Which Defense Closes Which Threat? Attributing OWASP-LLM-Top-10 Coverage and Its Brittleness Under Paraphrasing
For LLM security practitioners, it provides attribution of defense coverage and reveals brittleness of refusal-based defenses under paraphrasing, but the findings are incremental and limited to synthetic endpoints.
The paper measures which defense families (refusal, budget, full stack) close which OWASP-LLM-Top-10 threats in production LLM stacks, finding that refusal alone removes LLM01 and LLM07, budget alone removes LLM02 and LLM10, and full stack is needed for LLM06. Under paraphrasing, refusal block rate drops 15-25 percentage points, while budget controls show no drop.

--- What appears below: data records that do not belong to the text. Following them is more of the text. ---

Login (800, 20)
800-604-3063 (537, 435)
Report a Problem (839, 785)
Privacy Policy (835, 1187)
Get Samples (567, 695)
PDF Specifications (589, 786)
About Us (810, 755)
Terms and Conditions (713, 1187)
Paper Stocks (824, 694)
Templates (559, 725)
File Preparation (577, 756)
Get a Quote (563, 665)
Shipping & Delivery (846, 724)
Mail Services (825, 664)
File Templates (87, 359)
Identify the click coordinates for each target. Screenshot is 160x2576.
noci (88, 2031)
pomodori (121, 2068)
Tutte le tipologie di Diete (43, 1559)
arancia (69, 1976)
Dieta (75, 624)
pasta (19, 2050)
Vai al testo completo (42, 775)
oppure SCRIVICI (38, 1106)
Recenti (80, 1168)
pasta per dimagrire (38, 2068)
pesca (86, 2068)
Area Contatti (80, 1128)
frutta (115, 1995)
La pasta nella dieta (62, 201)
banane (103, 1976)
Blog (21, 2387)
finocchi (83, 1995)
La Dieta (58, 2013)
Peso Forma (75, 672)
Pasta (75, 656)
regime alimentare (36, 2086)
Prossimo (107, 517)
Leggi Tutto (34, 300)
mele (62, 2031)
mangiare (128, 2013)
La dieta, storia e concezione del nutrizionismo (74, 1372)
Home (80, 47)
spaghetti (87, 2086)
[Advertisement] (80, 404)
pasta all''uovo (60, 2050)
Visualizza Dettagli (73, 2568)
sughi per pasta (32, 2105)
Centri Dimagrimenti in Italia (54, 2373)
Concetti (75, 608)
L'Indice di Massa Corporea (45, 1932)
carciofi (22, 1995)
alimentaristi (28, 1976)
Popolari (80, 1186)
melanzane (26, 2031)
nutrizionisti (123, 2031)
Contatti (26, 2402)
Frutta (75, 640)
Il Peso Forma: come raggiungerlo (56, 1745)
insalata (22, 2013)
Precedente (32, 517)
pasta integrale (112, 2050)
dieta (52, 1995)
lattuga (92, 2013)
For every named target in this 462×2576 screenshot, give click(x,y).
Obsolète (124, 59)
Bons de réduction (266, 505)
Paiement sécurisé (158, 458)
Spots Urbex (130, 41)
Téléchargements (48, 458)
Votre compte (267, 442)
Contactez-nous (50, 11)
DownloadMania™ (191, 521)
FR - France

Production LLM applications stack several defense families -- refusal-phrase filters, token-budget controls, model allowlists, rate limits, tool-registry authentication -- yet existing breach-and-attack-simulation (BAS) benchmarks report a single aggregate coverage number, hiding which family closes which threat. We measure attribution. We add four OWASP-LLM-Top-10-aware agents to a 21-agent baseline scanner and target a lattice of four synthetic LLM endpoints: $L_0$ (no defenses), $L_1$ (refusal-only), $L_2$ (budget-only), and $L_3$ (full stack). $L_1$ and $L_2$ are sibling single-axis ablations, not subsets of each other; $L_3$ is their union plus tool-registry authentication and credential scrubbing. Across $N=10$ replications, the per-OWASP finding count is clean: refusal alone removes all LLM01 (jailbreak) and LLM07 (system-prompt leakage) findings; budget alone removes all LLM02 (sensitive-info disclosure) and LLM10 (unbounded consumption) findings by terminating multi-step sequences; LLM06 (excessive agency) requires the full stack. We probe brittleness under paraphrasing: with 300 Gemini-generated paraphrases ($K=5$ over a 60-template brittleness corpus), $L_1$ refusal block rate falls 15 pp on LLM01 and 25 pp on LLM07. A fifth target, $L_4$-real, swaps the stub backend for Gemini-2.5-flash behind the same $L_3$ regex and matches $L_1$ exactly, indicating no measurable alignment contribution beyond the regex (not a general claim about alignment). Budget controls show no drop (0 pp once the rate-limit floor is factored out). A refusal whitelist that clears a static benchmark can be defeated by an LLM-driven paraphraser without changing attack intent; a budget control resists the same mutation.